Exactly what OTM said!. Find a stallion you like (and leading sire results on USEF are a great place to start), and then look for breeders using him. You might even prefer to lease a mare (many larger breeding operations offer this) and have her bred to the stallion of your choice. Obviously, this is a longer-term plan, but then you’d really get exactly the lines you want.
However, the risk with breeding or buying in-utero are not insignificant. There can be all sorts of health issues with the foal, and even if it pops out healthy and gorgeous, it may end up being too big/small/hot/wrong gender/etc from what you were hoping for.
And someone on COTH has a signature line something like: definition of HORSE: A 4-legged mammal that spends its whole life trying to find expensive ways to die.
I once purchased a lovely colt at 1-week old. He had the bloodlines I wanted, and was gorgeous and personable.
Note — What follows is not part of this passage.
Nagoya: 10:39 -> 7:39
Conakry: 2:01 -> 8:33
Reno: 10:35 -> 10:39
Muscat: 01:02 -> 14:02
He did some limited showing on the line with success and was lightly backed as a 3yo. That summer he developed suddenly increasing ataxia, and subsequent vetting showed he was a severe wobbler. He was put down that fall. There are thousands of stories of heartbreak to balance the thousands of happy endings.
If you can afford something ~2yo-ish, you’ll have a better idea of size, type, temperament. To find something affordable and still available, you might have to do some detective work and find a smaller breeder, or take a chance on newer bloodlines, e.g. the sire and dam the offspring of the bloodlines you’re looking for, vs direct son/daughter.